▶ TASK BRIEF
A faithful copy of the data below is required, leaving out every picture.
________________________
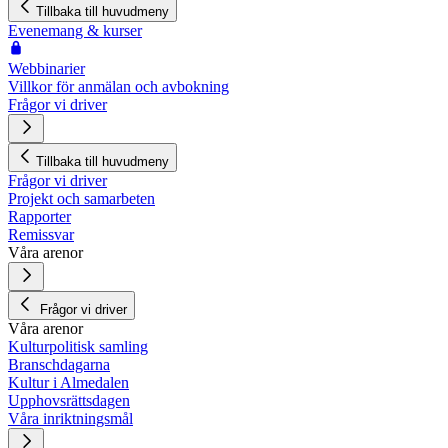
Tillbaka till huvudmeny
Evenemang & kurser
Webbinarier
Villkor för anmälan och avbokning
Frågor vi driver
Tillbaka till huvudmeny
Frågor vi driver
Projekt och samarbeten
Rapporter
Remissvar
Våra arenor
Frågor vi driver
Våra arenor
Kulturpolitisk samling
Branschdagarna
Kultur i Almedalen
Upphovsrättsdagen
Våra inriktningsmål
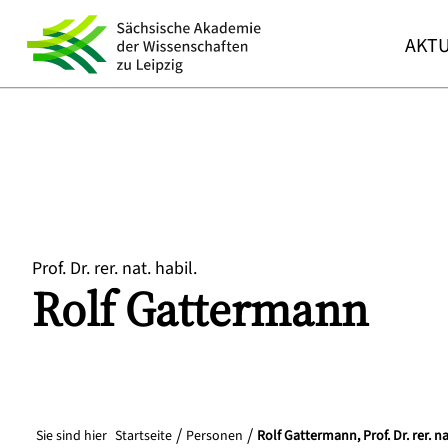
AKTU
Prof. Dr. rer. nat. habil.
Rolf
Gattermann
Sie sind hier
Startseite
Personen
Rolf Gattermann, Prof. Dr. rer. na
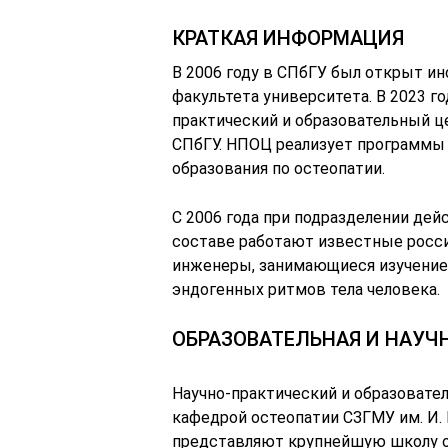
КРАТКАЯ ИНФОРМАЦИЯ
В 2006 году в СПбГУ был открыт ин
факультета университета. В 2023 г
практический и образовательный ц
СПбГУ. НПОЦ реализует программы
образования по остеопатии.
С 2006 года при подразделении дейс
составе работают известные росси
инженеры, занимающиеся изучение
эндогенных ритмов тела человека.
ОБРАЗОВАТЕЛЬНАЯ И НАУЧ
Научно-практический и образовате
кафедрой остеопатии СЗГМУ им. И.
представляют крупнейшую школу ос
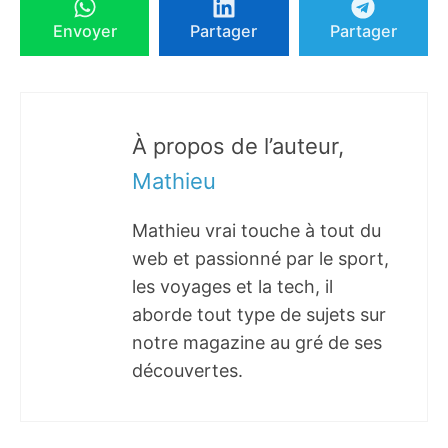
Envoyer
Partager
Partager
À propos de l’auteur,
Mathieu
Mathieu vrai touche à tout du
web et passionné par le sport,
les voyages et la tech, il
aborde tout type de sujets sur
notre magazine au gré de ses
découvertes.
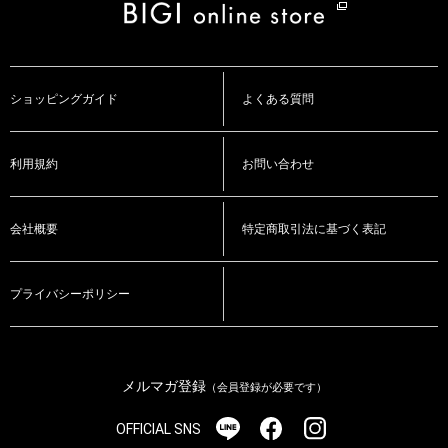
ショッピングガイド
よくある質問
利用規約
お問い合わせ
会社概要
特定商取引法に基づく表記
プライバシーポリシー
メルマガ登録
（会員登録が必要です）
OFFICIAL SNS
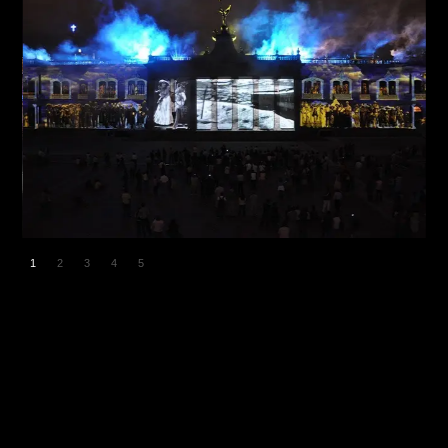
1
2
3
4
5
________________________
▶ FINISHED TASK
Tillbaka till huvudmeny
Evenemang & kurser
Webbinarier
Villkor för anmälan och avbokning
Frågor vi driver
Tillbaka till huvudmeny
Frågor vi driver
Projekt och samarbeten
Rapporter
Remissvar
Våra arenor
Frågor vi driver
Våra arenor
Kulturpolitisk samling
Branschdagarna
Kultur i Almedalen
Upphovsrättsdagen
Våra inriktningsmål
AKTU
Prof. Dr. rer. nat. habil.
Rolf
Gattermann
Sie sind hier
Startseite
Personen
Rolf Gattermann, Prof. Dr. rer. na
КРАТКАЯ ИНФОРМАЦИЯ
В 2006 году в СПбГУ был открыт ин
факультета университета. В 2023 г
практический и образовательный ц
СПбГУ. НПОЦ реализует программы
образования по остеопатии.
С 2006 года при подразделении дейс
составе работают известные росси
инженеры, занимающиеся изучение
эндогенных ритмов тела человека.
ОБРАЗОВАТЕЛЬНАЯ И НАУЧ
Научно-практический и образовате
кафедрой остеопатии СЗГМУ им. И.
представляют крупнейшую школу ос
Envoyer
Partager
Partager
À propos de l’auteur,
Mathieu
Mathieu vrai touche à tout du
web et passionné par le sport,
les voyages et la tech, il
aborde tout type de sujets sur
notre magazine au gré de ses
découvertes.
ショッピングガイド
よくある質問
利用規約
お問い合わせ
会社概要
特定商取引法に基づく表記
プライバシーポリシー
メルマガ登録
（会員登録が必要です）
OFFICIAL SNS
1
2
3
4
5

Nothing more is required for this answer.